Installing Wheels- This could be the hardest part of the job. Wheels and tires are heavy. Roll the wheel in place. Line up the studs with the holes in the wheels, this is the most important part. Rotate the wheel so the holes are properly orientated. I use two different lifting techniques. One is to put your leg against the tire. Hold the top of the tire and lift and roll the tire onto your leg then slide back onto the studs. The other way is the squat in front of the wheel. Grab the lower portion of the wheel and rest your forearms on the inside of your knees and shin. Using your calf muscle lift the heel of your foot of the ground, your forearms and the wheel. Line up the holes on the wheel with the studs and push the wheel towards the car. Once the wheel is hung on the studs, thread a lug nut on. Cars with lug bolts come with a thread blank, a bolt with no head. Thread this onto the hub to act as a stud to "hang" the wheel on.
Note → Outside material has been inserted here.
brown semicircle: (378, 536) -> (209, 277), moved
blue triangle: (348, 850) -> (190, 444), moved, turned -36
Tightening Lug Nuts-Once you get that first lug nut you should tighten the lug nut all the way. The important thing here is to make sure the wheel sits flush against the hub. Push the wheel back as you tighten. You do not want the wheel to be cocked on the studs. Once that first lug nut is in place the plenty of stud thread should be exposed to easily engage the rest of the lug nut. Snug all the nuts in place. Lower the car off the jack. The final step is to torque the lug nuts. Torque should be done with the car on the ground. Most lug nuts are speced to be tightened between 80-100 foot pounds. A foot long wrench handle and 100 pounds will generate 100ft/lbs. So if your lug wrench is 16 inches and you weight 150lbs. A little more than half your weight on the end of the wrench will suffice. You should also tighten the lug nuts in a cris cross pattern to ensure the wheel is seated properly. Then go back and re-torque the first and 2nd lug nut.
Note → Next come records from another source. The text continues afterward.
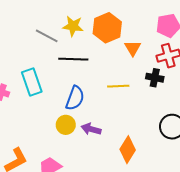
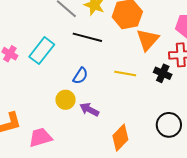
orange triangle: (133, 48) -> (148, 40), size x1.4
cyan rectangle: (32, 82) -> (42, 51), turned 44
blue semicircle: (75, 98) -> (80, 76), size x0.7

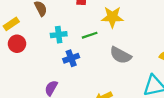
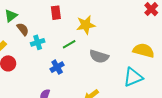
cyan cross: (59, 35) -> (38, 42), moved

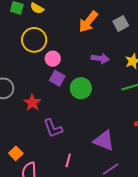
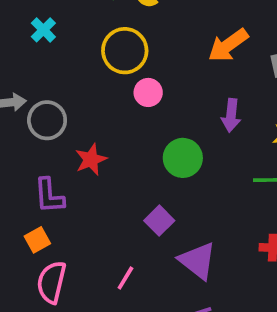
purple arrow: (100, 58) -> (231, 115), turned 72
purple square: (57, 78) -> (159, 221), moved
purple L-shape: (53, 128) -> (49, 196), moved

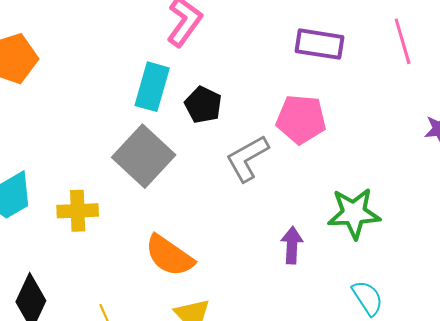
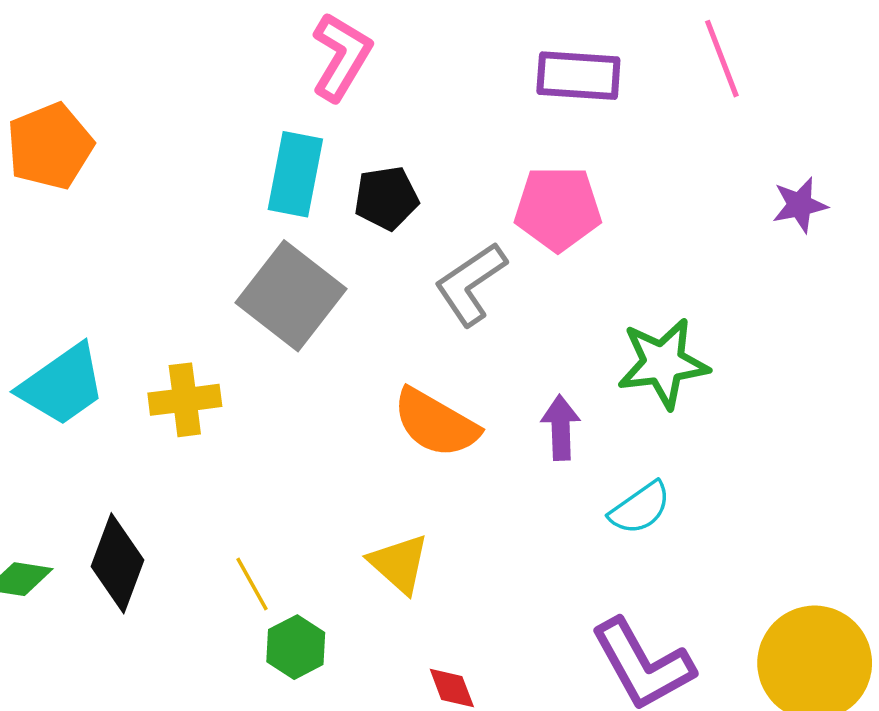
black pentagon: (203, 105) -> (386, 198), turned -30
orange semicircle: (169, 256) -> (436, 423), moved
cyan semicircle: (367, 298) -> (640, 508), moved, turned 93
And just like that, you are rolling down the highway again on your way to stuff your face full of Turkey and mash potatoes.
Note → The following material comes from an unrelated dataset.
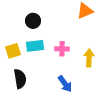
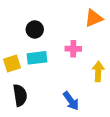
pink cross: (62, 49) -> (73, 49), moved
Update: I got into a debate last night on whether it is proper to tighten the first lug nut all the way, or if all the lug nuts should be threaded on prior to them being tightened. First off tightened is different then torqued. The idea that all the LNs should be installed then tightened in a criss cross pattern is to insure that the wheel sits on the hub flush, however it does not guarantee this. You can easily tighten the first LN and have the wheel cocked sideways on the studs and then only when the second LN is tighten pull the wheel flush. Doing it this way might bend the wheel or jam the wheel against the studs and still be crocked. Tightening the first LN and taking extra care to make sure the wheel sits flush has a few benefits. You can make sure the wheel is flush because you can see the length of stud exposed in the wheel holes without the rest of the LN in place, and insure that they are equal length. Once the wheel is set you don't have to worry about it and just drive the rest of the LNs home. Some wheels have very deep LN holes and it is difficult to start the LN on the threads of the studs. The greatest benefit I find is that with the wheel seated all the way, is that you have the maximum amount of thread exposed to work with.